What was the programme and what did it aim to do?
This study investigates the effects of a large subsidised training programme for disadvantaged youth in Columbia, introduced between 2002 and 2005. The analysis evaluated the last cohort who started training in 2005. Overall, the programme reached 80,000 young people. This is equivalent to 50 percent of the target population of all unemployed young people (18-25 years old) in the bottom 20 percent of the income distribution. Public spending for the programme amounted to 60 million US dollars. Participating youth were provided three months of classroom training and three months of on-the-job training. The training was thus not equivalent to, but closely resembling, European-style apprenticeships. The training covered a wide range of occupations (with a focus on administrative occupations) and classroom training was largely provided by private firms. On-the-job training was provided in the form of unpaid internships with private firms. The aim of the programme was to improve disadvantaged youths’ employment and income prospects.
What’s the evaluation challenge?
Evaluating the effectiveness of education and training is challenging because young people who choose to get training may be different to those who do not. Often, they may be more ambitious or have higher ability. Therefore when comparing their labour market outcomes to untrained people differences between the two groups may be driven by pre-existing characteristics, such as ambition and ability. Since these variables are largely unobservable, it is difficult to eliminate their impact on labour market outcomes, so as to gauge the effect of a particular training intervention.
What did the evaluation do?
The study deals with these unobservables by implementing the policy as a randomised controlled trial (RCT). The RCT made use of randomisation in the process of who was admitted to training. The training institutions received applications and were asked to select, for each class they offered, a list of 45 potential trainees. This number exceeded the number of available slots (usually 30). Applicants were then randomly assigned to participate or not participate in the training programme. As a result, all applicants were as likely to benefit from training by the training providers, but only a subset actually received training. Thus, the study compared labour market outcomes for comparable trained and untrained persons to infer the effect of training on these outcomes.
How good was the evaluation?
According to our scoring guide, randomized control trials can achieve the maximum score of 5 on the Maryland Scientific Methods Scale (SMS). This is because randomisation can ensure that individuals subject to a policy intervention (training) differ from other individuals only by whether or not they benefit from the intervention. In this evaluation, the randomization worked satisfactorily for women, but not for men. Trained and untrained men differed significantly, as measured by a set of sociodemographic variables. We therefore only consider the results for women. To further ensure the comparability of trained and untrained young people, the study only compared individuals who had applied to the same training course and at the same site. The authors demonstrate that the evaluation sample largely resembles the corresponding population (that is, all unemployed 18-25-year-olds in the bottom 20 percent of the Columbian income distribution). Finally, being offered a training place actually resulted in taking the training in 97 percent of the cases, meaning that the evaluation could address the effect of training itself and not just the effect of having been assigned to training. For all these reasons, we score the study at the maximum of 5 on the SMS.
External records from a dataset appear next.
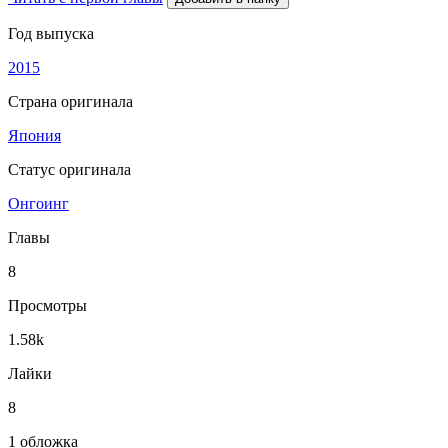
Год выпуска
2015
Страна оригинала
Япония
Статус оригинала
Онгоинг
Главы
8
Просмотры
1.58k
Лайки
8
1 обложка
What did the evaluation find?
The study found that women’s paid employment rate increased by seven percentage points in response to training. Their wages increased by about 20 percent. These increases were accompanied by, and probably largely due to, a significantly increased probability of working in the formal sector (as opposed to being unemployed or working in the informal sector). Balanced against the costs of the programme, the study estimates a net benefit per woman in the range of $700 – 3,000 (that is, an internal rate of return of 20 – 35 percent), depending on length of working life and depreciation of training, and abstracting from indirect and non-monetary costs and benefits.
What can we learn from this?
For women, the study demonstrates that the programme achieved its goal of increasing wages and formal sector employment. Formal-sector employment is an important policy goal not only because it yields higher wages than other employment, but also because it gives access to health care and pensions. In terms of magnitude, women’s wage gains in particular were very substantial. It cannot be entirely ruled out that the gains of trained women may have come at the expense of untrained women. That is, the gains may be more modest if all young people received this training. However, the large magnitude of the estimated effects suggests the programme was highly successful. While not equivalent to European apprenticeship it involves some elements that may also make apprenticeships successful: By involving private firms as training providers, training contents should have corresponded to labour market demand; firms had the opportunity to screen potential employees during the internships; and likewise, the trainees got access to information on job opportunities (and requirements) they may not have got without the internships. Of course, proper evaluation would be needed to know if these findings generalise to apprenticeship programmes. This study also does demonstrate how such schemes could be much better evaluated to see if these results do generalise.
Attanasio, O., Kugler, A., and Meghir, C. (2011). Subsidizing vocational training for disadvantaged youth in Colombia: Evidence from a randomized trial. American Economic Journal: Applied Economics, Vol. 3 (3), pp. 188-220.